A life of new users is made simpler by examples, of which there are plenty. Many tens or even a few hundreds in the Bokeh source code and documentation, thousands if you count StackOverflow and Discourse.

Not related to Bokeh in any way, but for me it doesn’t seem like a good strategy to start using something entirely new when you have a deadline.
Of course, there are situations when you don’t know anything that would help you solve some task, and there’s not enough resources to get a hired help. In that case, that’s what platforms like this one are for. Of course, there can be a delay, sometimes measured in weeks, but that’s just the law of life described in RFC1925, section 2, item 7a. :slight_smile:

Thanks! Looks nice.
One thing though - I would not put it into an error message by itself. It’s hard to format, there’s no syntax highlighting, it’s very clumsy to link to such a description from elsewhere. As I mentioned above, having a link to such a description at some online knowledge base would solve these issues.

Oh, I agree - but I also think it’s important to document the newbie experience, as it’s often forgotten once something has been mastered.

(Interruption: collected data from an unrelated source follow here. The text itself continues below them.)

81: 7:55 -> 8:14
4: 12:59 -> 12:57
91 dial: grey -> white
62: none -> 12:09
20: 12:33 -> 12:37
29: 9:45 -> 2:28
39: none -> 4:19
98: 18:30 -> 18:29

Regarding my choice of Bokeh, it wasn’t my first choice. It was something I wanted to explore “eventually.” I am redoing an existing manufacturing workflow that leans heavily on JMP, Excel, and cut-and-paste. I tried Tableau; for whatever reason, it’s unusable slow with our data sources, and cross-database joins would not even complete dummy data extracts. Tableau can also only co-plot two database sources; I needed at least three. It also can’t write data easily, outside of CSV exports, which returns to the cut-and-paste workflow I’m trying to solve.

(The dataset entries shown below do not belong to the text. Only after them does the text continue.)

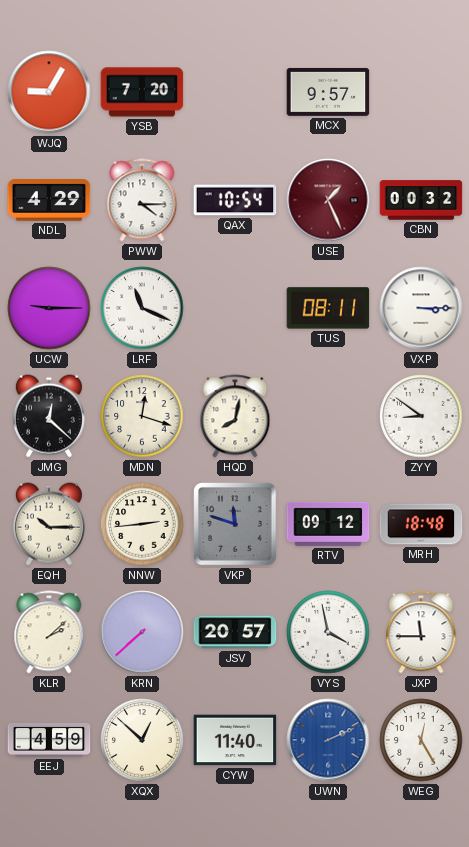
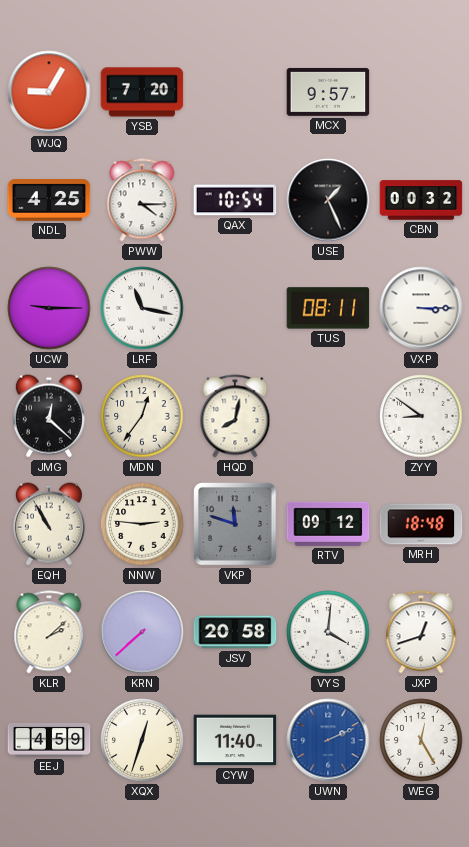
NDL: 4:29 -> 4:25
USE dial: burgundy -> black
LRF: 11:19 -> 11:17
MDN: 12:18 -> 12:36
EQH: 10:15 -> 10:55
NNW: 2:44 -> 2:46
JSV: 20:57 -> 20:58
VYS: 3:58 -> 4:01
JXP: 11:45 -> 12:42
XQX: 12:52 -> 12:33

I switched to MatPlotLib, then Seaborn, but those couldn’t do factor plots. There’s a hack on StackOverflow for doing factor plots in MPL, but I also wanted Tableau-style filters and hover widgets, which I think Bokeh can do. I also didn’t want to learn so heavily on a custom MPL layout function. Widgets might be possible in MPL, but… I decided to bite hard into the Bokeh sandwich. So, after three or four other dead ends, here I am learning Bokeh! Which I have wanted to learn anyway.

1 Like

Absolutely, and we’re improving bit by bit. :slight_smile: Hence all the questions about how we can improve the error message.

WRT the plotting itself, so far Bokeh is the fastest library that I’ve found, especially when it comes to quite populated plots and interactions. Have been “selling” it to friends ever since.

I don’t have any experience with Tableau, so can’t really confirm anything. But “hover widgets” sounds like something we don’t have. If it’s something like “show an input field or a button when you hover over a data point” then it should be possible to implement even in user space, but it’s not trivial and requires some knowledge of web development in general.

In any case, glad you decided to learn Bokeh!